## [Data to process]

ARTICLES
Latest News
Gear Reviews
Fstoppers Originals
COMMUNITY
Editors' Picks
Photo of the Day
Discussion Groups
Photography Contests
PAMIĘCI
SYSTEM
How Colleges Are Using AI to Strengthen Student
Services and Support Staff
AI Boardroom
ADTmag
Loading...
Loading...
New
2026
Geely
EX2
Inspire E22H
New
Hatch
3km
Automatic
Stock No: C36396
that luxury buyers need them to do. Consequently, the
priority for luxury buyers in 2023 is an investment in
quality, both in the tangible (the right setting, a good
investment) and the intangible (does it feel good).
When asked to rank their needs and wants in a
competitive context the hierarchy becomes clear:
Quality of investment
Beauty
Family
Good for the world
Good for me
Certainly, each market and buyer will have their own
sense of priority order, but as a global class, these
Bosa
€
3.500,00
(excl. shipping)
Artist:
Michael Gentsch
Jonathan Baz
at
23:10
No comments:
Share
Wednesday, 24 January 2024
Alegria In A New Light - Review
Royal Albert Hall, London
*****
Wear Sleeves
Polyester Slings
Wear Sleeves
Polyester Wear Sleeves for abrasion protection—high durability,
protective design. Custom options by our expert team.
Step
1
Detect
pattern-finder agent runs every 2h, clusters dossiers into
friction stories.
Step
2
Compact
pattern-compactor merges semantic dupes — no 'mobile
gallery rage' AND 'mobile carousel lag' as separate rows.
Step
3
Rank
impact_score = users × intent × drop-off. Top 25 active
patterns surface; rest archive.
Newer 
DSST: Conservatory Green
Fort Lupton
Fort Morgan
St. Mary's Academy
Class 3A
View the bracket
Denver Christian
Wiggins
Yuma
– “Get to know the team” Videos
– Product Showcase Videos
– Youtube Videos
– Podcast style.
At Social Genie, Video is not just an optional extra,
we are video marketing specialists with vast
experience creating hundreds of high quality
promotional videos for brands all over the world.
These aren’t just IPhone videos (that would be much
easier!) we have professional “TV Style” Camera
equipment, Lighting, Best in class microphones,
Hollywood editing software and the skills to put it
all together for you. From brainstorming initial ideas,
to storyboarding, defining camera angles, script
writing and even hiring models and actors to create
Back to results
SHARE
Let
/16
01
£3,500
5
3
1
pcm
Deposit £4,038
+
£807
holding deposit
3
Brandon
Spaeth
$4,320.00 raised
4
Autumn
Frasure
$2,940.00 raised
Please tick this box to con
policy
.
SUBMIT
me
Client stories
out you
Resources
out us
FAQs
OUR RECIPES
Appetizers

## [The task]
Please write out the records from above, keeping every line exact.

## [Solution for this problem]
ARTICLES
Latest News
Gear Reviews
Fstoppers Originals
COMMUNITY
Editors' Picks
Photo of the Day
Discussion Groups
Photography Contests
PAMIĘCI
SYSTEM
How Colleges Are Using AI to Strengthen Student
Services and Support Staff
AI Boardroom
ADTmag
Loading...
Loading...
New
2026
Geely
EX2
Inspire E22H
New
Hatch
3km
Automatic
Stock No: C36396
that luxury buyers need them to do. Consequently, the
priority for luxury buyers in 2023 is an investment in
quality, both in the tangible (the right setting, a good
investment) and the intangible (does it feel good).
When asked to rank their needs and wants in a
competitive context the hierarchy becomes clear:
Quality of investment
Beauty
Family
Good for the world
Good for me
Certainly, each market and buyer will have their own
sense of priority order, but as a global class, these
Bosa
€
3.500,00
(excl. shipping)
Artist:
Michael Gentsch
Jonathan Baz
at
23:10
No comments:
Share
Wednesday, 24 January 2024
Alegria In A New Light - Review
Royal Albert Hall, London
*****
Wear Sleeves
Polyester Slings
Wear Sleeves
Polyester Wear Sleeves for abrasion protection—high durability,
protective design. Custom options by our expert team.
Step
1
Detect
pattern-finder agent runs every 2h, clusters dossiers into
friction stories.
Step
2
Compact
pattern-compactor merges semantic dupes — no 'mobile
gallery rage' AND 'mobile carousel lag' as separate rows.
Step
3
Rank
impact_score = users × intent × drop-off. Top 25 active
patterns surface; rest archive.
Newer 
DSST: Conservatory Green
Fort Lupton
Fort Morgan
St. Mary's Academy
Class 3A
View the bracket
Denver Christian
Wiggins
Yuma
– “Get to know the team” Videos
– Product Showcase Videos
– Youtube Videos
– Podcast style.
At Social Genie, Video is not just an optional extra,
we are video marketing specialists with vast
experience creating hundreds of high quality
promotional videos for brands all over the world.
These aren’t just IPhone videos (that would be much
easier!) we have professional “TV Style” Camera
equipment, Lighting, Best in class microphones,
Hollywood editing software and the skills to put it
all together for you. From brainstorming initial ideas,
to storyboarding, defining camera angles, script
writing and even hiring models and actors to create
Back to results
SHARE
Let
/16
01
£3,500
5
3
1
pcm
Deposit £4,038
+
£807
holding deposit
3
Brandon
Spaeth
$4,320.00 raised
4
Autumn
Frasure
$2,940.00 raised
Please tick this box to con
policy
.
SUBMIT
me
Client stories
out you
Resources
out us
FAQs
OUR RECIPES
Appetizers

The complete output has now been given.